Subcommittee chairman Andy Foster said yesterday it was the smart move, and was following international best practice. "I see this very much as us taking some leadership."


A pedestrian struck by a vehicle at 30kmh was much more likely to survive than one hit at 50kmh, he said.

Iona Pannett also supported the proposal, and said it would make Wellington "a more pleasant and attractive city".

David Lee also voted in favour, but Nicola Young voted against it, saying cars were not going much faster than 30kmh anyway. "I just feel this is a kind of unnecessary micro-managing."

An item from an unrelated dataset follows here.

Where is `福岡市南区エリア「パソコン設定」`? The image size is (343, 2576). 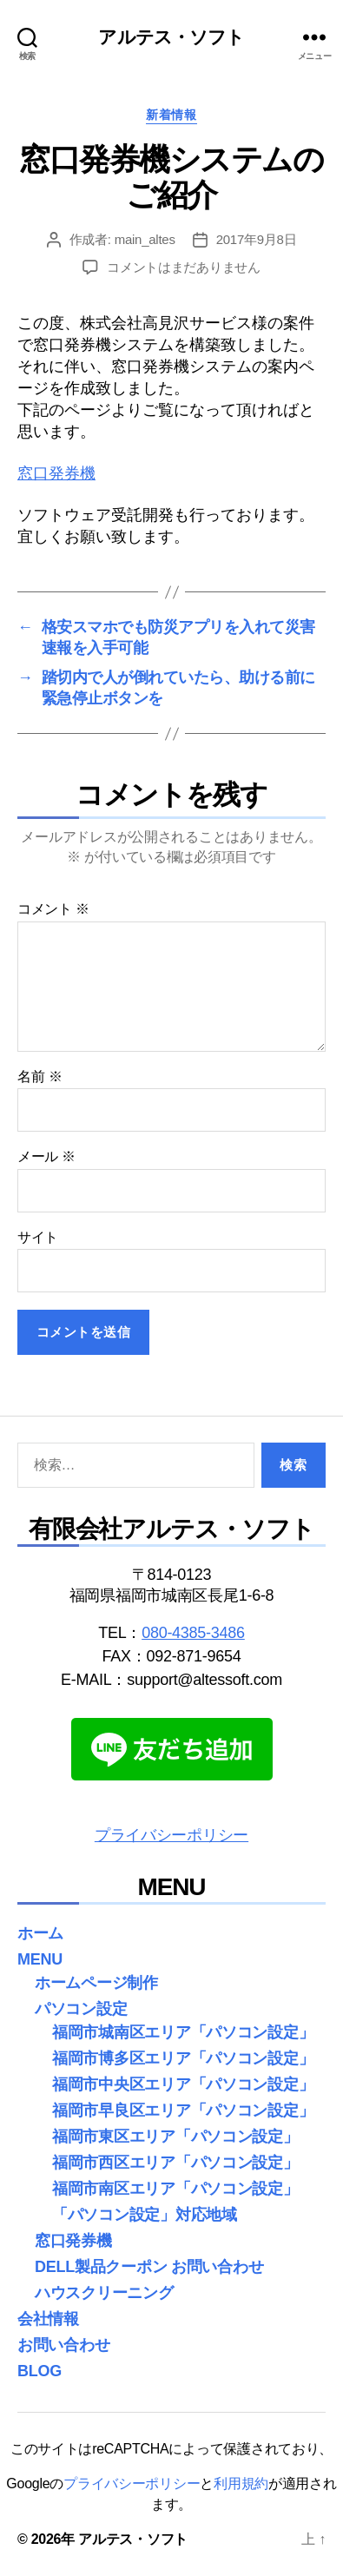 福岡市南区エリア「パソコン設定」 is located at coordinates (175, 2188). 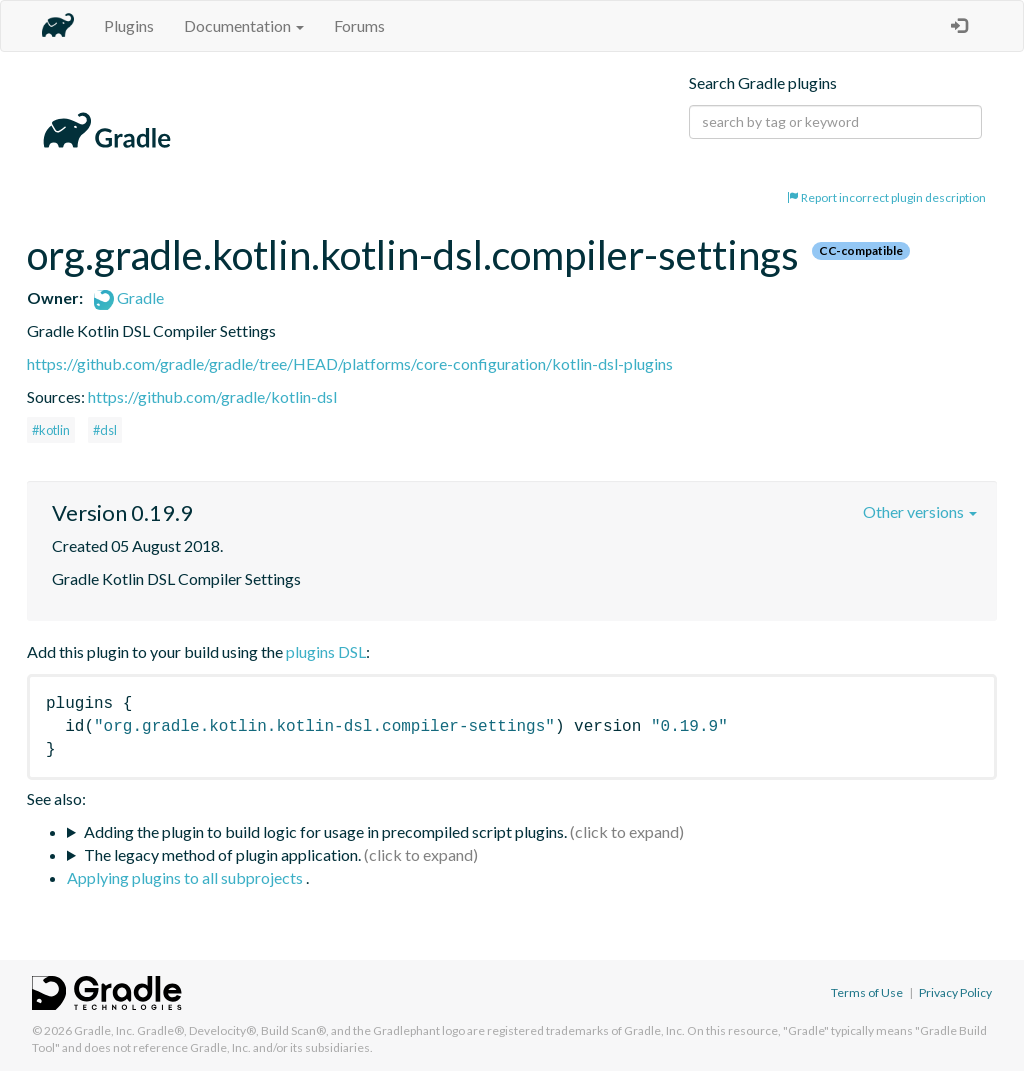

She also questioned the logic of making every street within the CBD 30kmh, when some could comfortably stay at 50kmh.

Council safe and sustainable transport manager Paul Barker said the move would target the 15 per cent of drivers travelling consistently higher than 30kmh.

Traffic data shows that, in Willis St, the mean speed is 30kmh, but it goes up to 38kmh for the fastest drivers, while The Terrace has the highest speeds with a 38kmh mean and top level of 47kmh.

It was also better to change the speed for the whole area than have signs switching speeds regularly, which would be confusing, he said.

Councillors Mark Peck and Simon Woolf raised concerns about the proposal, although neither could vote.

Woolf said much more emphasis should be put on personal responsibility. "Culturally and behaviourally, Wellington's very, very poor in a CBD sense - not just in compliance of law, but in relation to people's personal responsibility."

CBD business owners supported the move to a lower speed limit as sensible. Sam Ah Kit, owner of Felix Cafe in Wakefield St, said she did not often see cars driving fast but, given the prevalence of pedestrians who "jaywalk everywhere", slowing traffic down would be a good thing - "50kmh is actually quite fast in a city".

Sophie Voon, of Voon Bridal in Willis St, agreed, saying Wellington streets made it easy for people to step out and be bowled over. While cars did not often go faster than 30kmh, it seemed sensible to make it the limit. "Why not just make it the rule?"

The subcommittee's recommendation to approve the change will now be considered by the transport and urban development committee, which will then make a final recommendation to be debated by the full council later this month.